One of the fascinating ongoing sideshows of the Conservative Crack-up is the deep schism Trump has revealed within the Christian Right. It’s just one of many sub-stories in this outrageous campaign, but since so-called conservative “values voters” have been such major players in GOP politics and American political life in general for decades now, it’s an important one.
Although there have been rumblings of discontent over the past few years, as younger evangelicals with more tolerant views began to infiltrate the movement, the embrace of Trump by millions of evangelical Christians is a development very few people saw coming.
(I certainly didn’t when I wrote this piece last year about the history and impending break-up of the conservative coalition between Catholics and Protestants; I ended it by saying the evangelical right was solid as a rock. Chalk that one up to yet another pundit fail.)
The current split among the evangelical right started to become obvious when Donald Trump was feted as an exalted visiting dignitary by Moral Majority founder Jerry Falwell’s Liberty University. It turned out that he had visited before, and had been making gestures of friendship for some years. Indeed, Jerry Falwell Jr. is a big fan, who says that Trump reminds him of his own father.
It became clear that this wasn’t an anomaly when Trump’s electoral success among this cohort derailed Ted Cruz’s southern strategy, with which he had hoped to corner the Christian Right and therefore take the delegate lead long before the campaign got to more godless environs. That didn’t work out, obviously, and Cruz along with everyone else was surprised by the willingness of so many people who call themselves conservative Christians to vote for man who is anything but pious and repeatedly shows that he is religiously illiterate. As it turned out a lot of those people aren’t actually all that religious themselves:
[E]vangelicals do boast higher worship attendance numbers than other faith communities, and those who do go to church regularly tend to vote and behave in ways that match the greater evangelical agenda.

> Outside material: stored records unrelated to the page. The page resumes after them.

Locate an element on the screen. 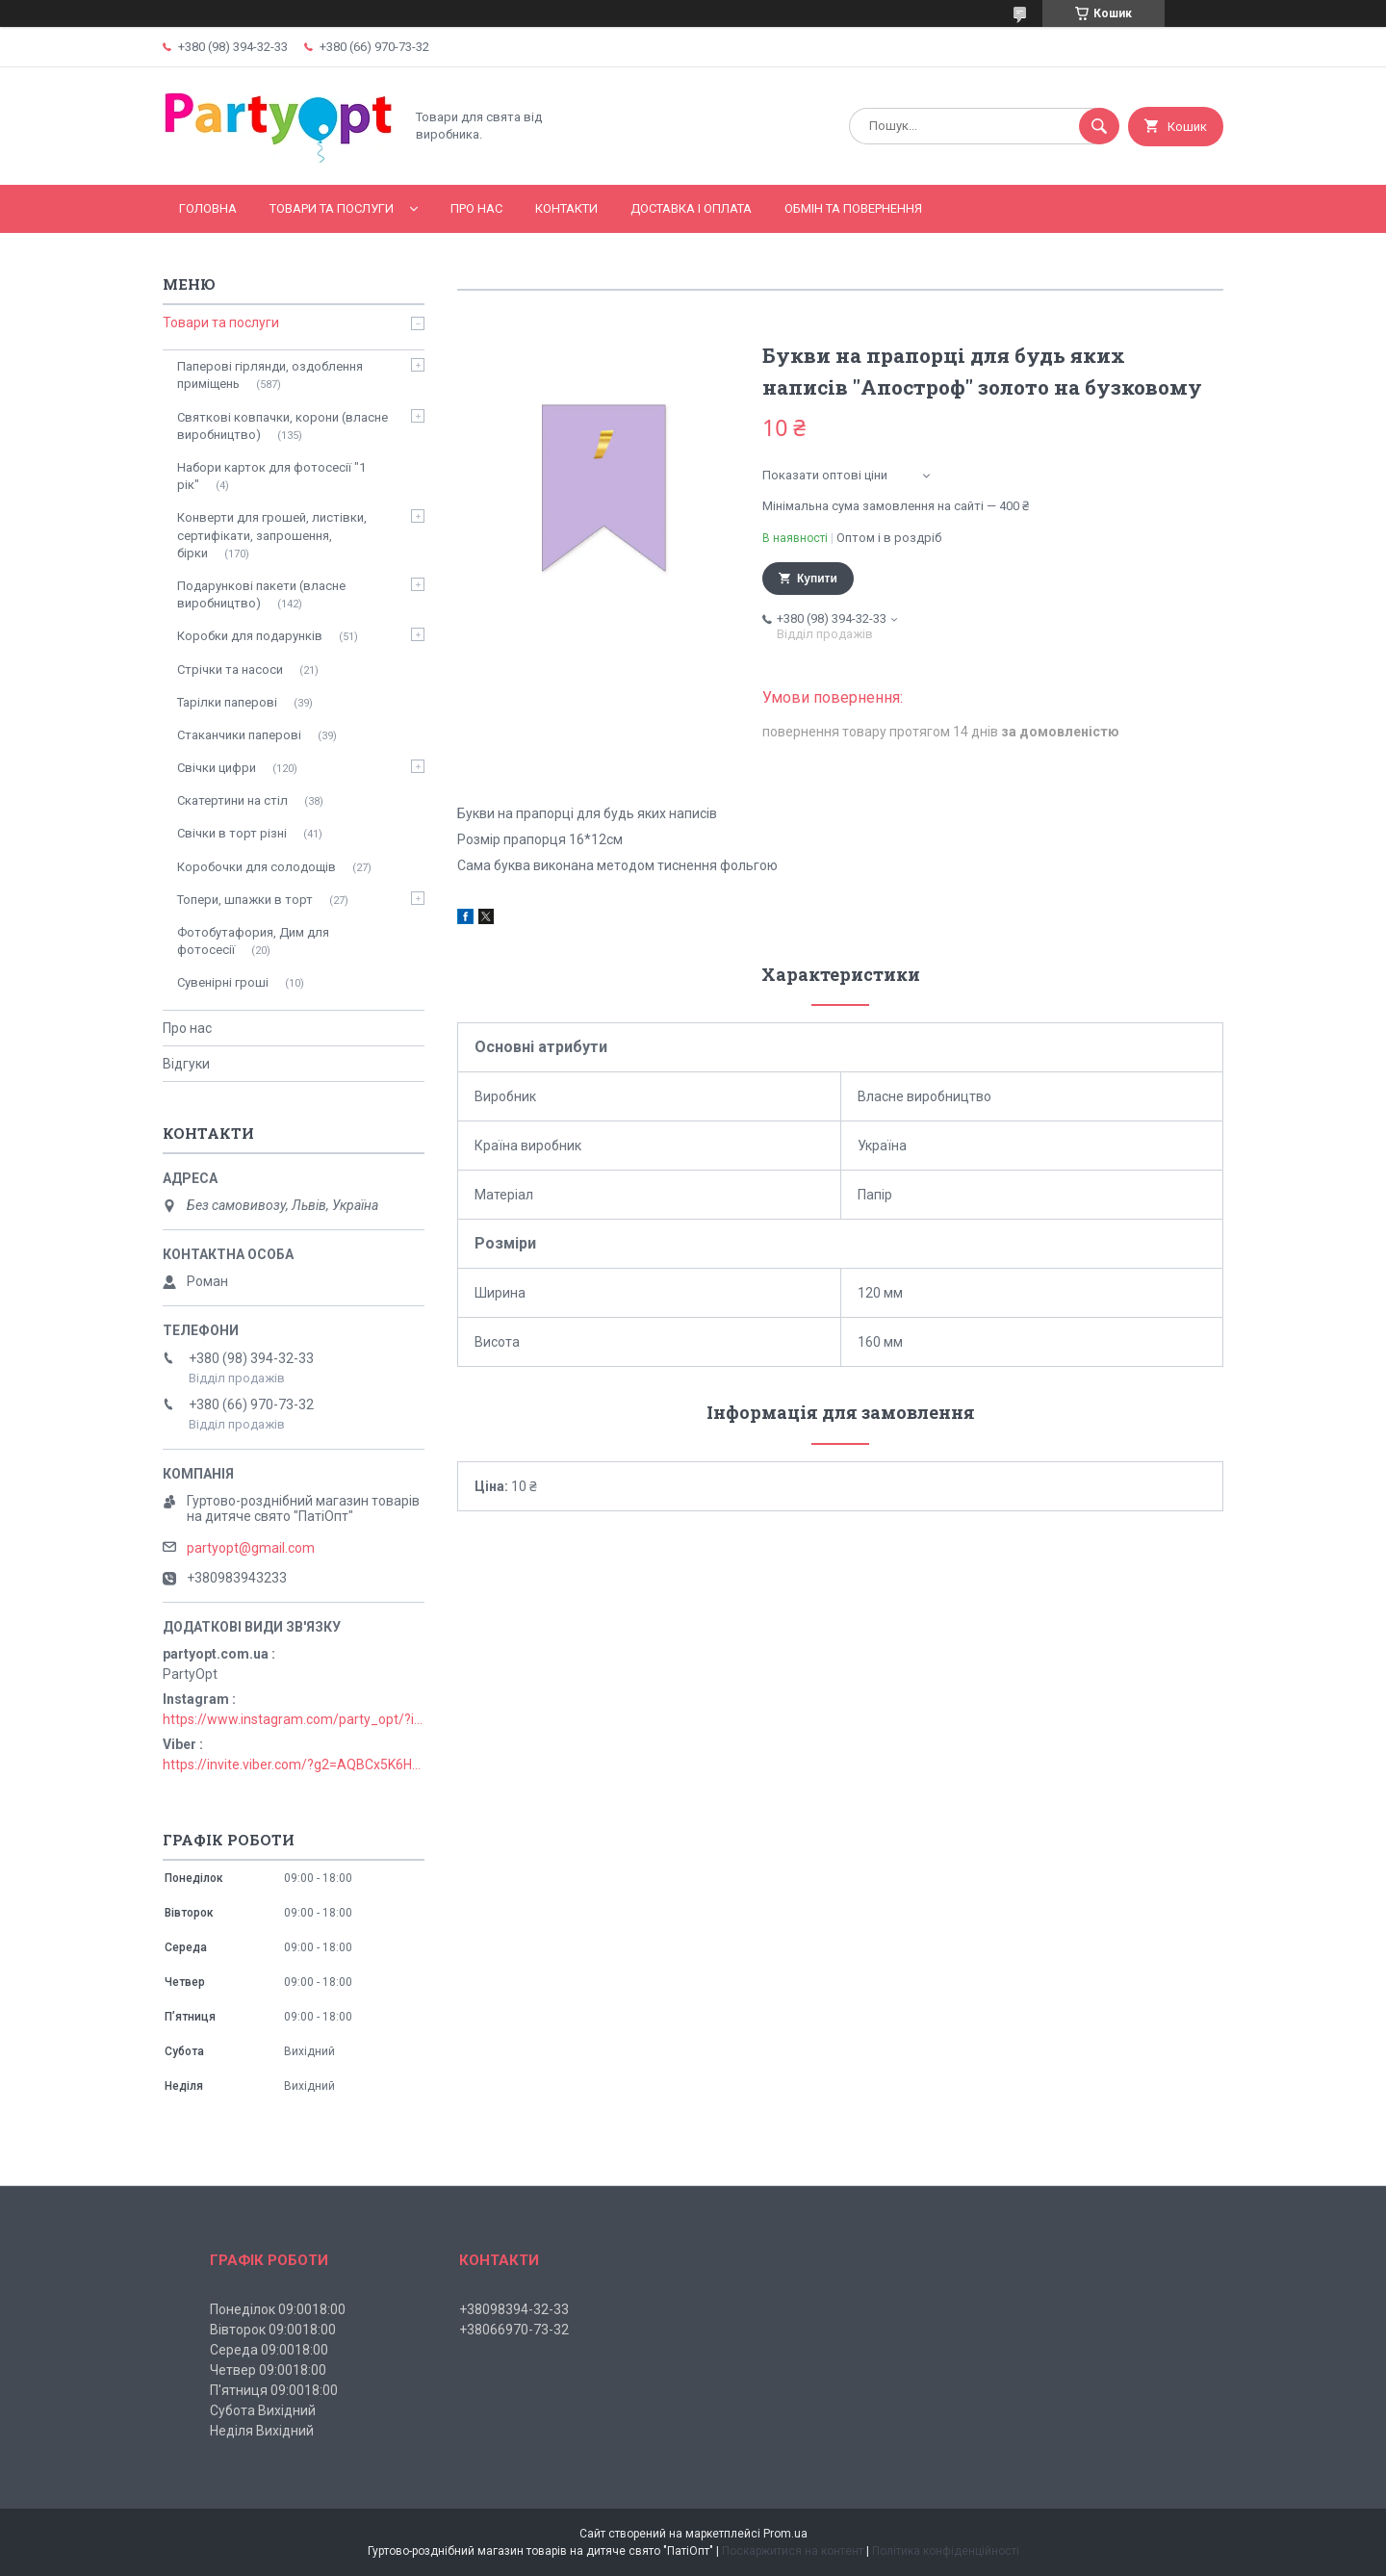  Контакти is located at coordinates (566, 208).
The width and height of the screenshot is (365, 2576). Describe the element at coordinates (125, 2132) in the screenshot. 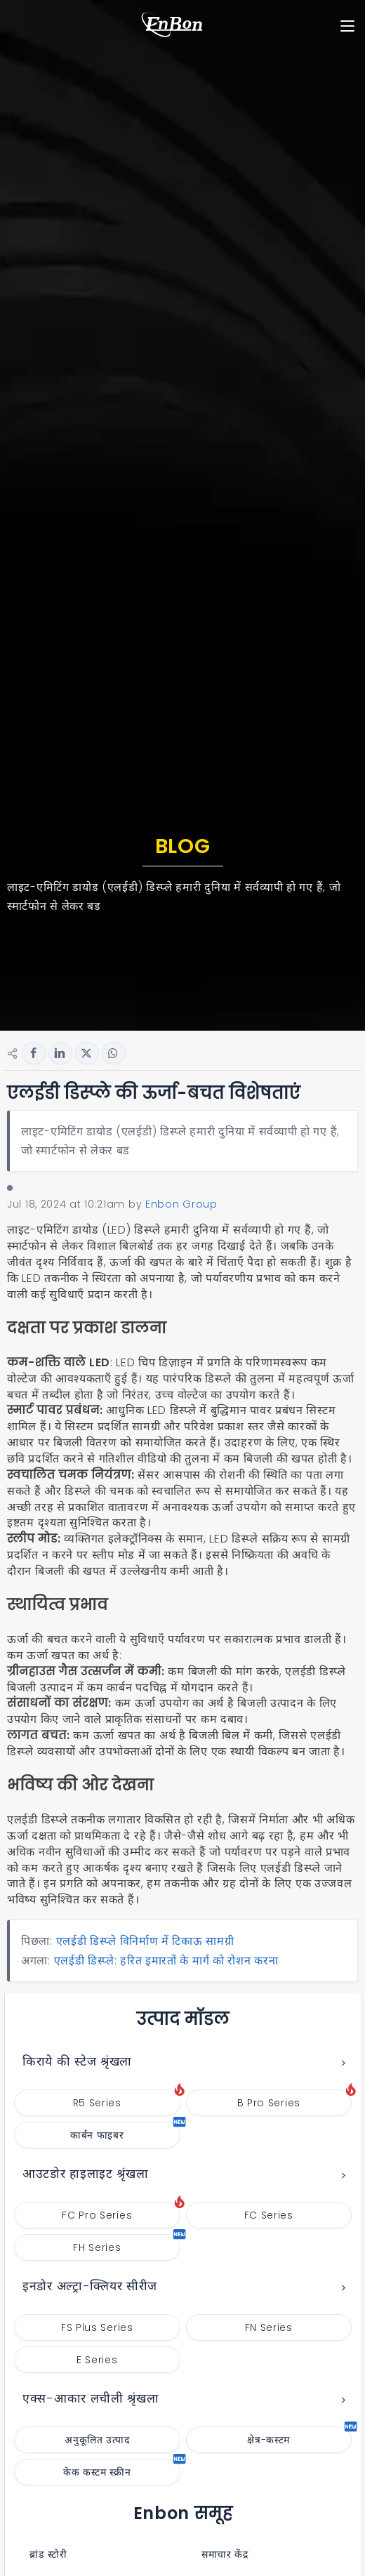 I see `कार्बन फाइबर` at that location.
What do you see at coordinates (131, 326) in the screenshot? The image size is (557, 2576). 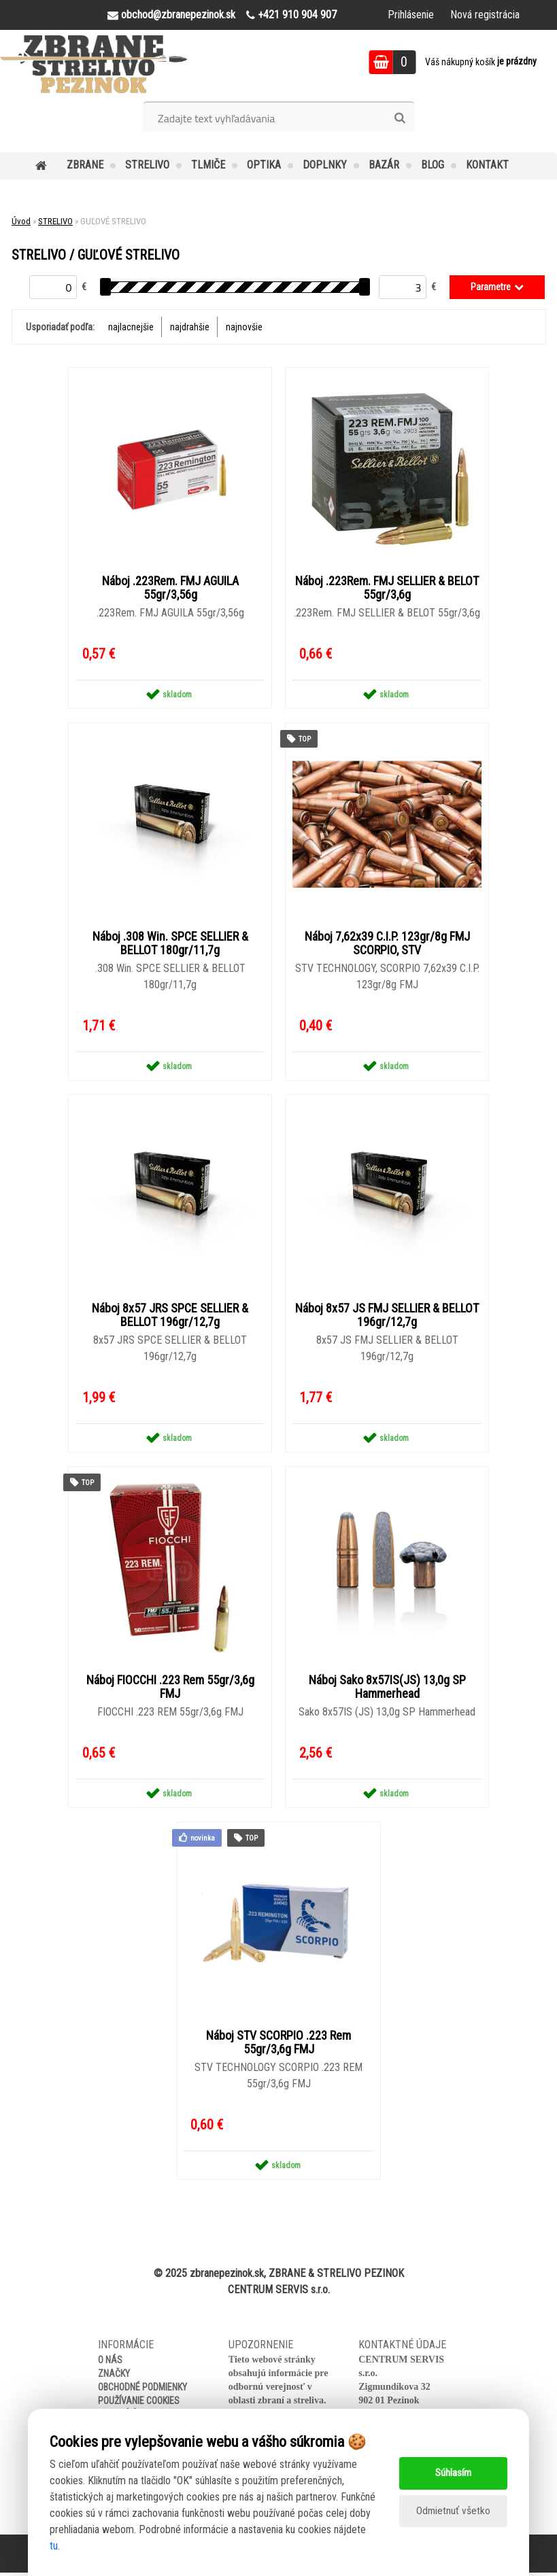 I see `najlacnejšie` at bounding box center [131, 326].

But that doesn’t mean they all sit in the pews every Sunday, nor does it mean they blindly accept whatever their pastor tells them: anywhere from 35 to 40 percent of evangelicals attend church occasionally, seldom, or never. You’re less likely to see this more wayward subset of evangelicalism singing hymns on Sunday morning, but they’re happy to identify as evangelicals on opinion polls anyway, and have often been the group lifted up by progressives as examples of evangelical “hypocrisy.”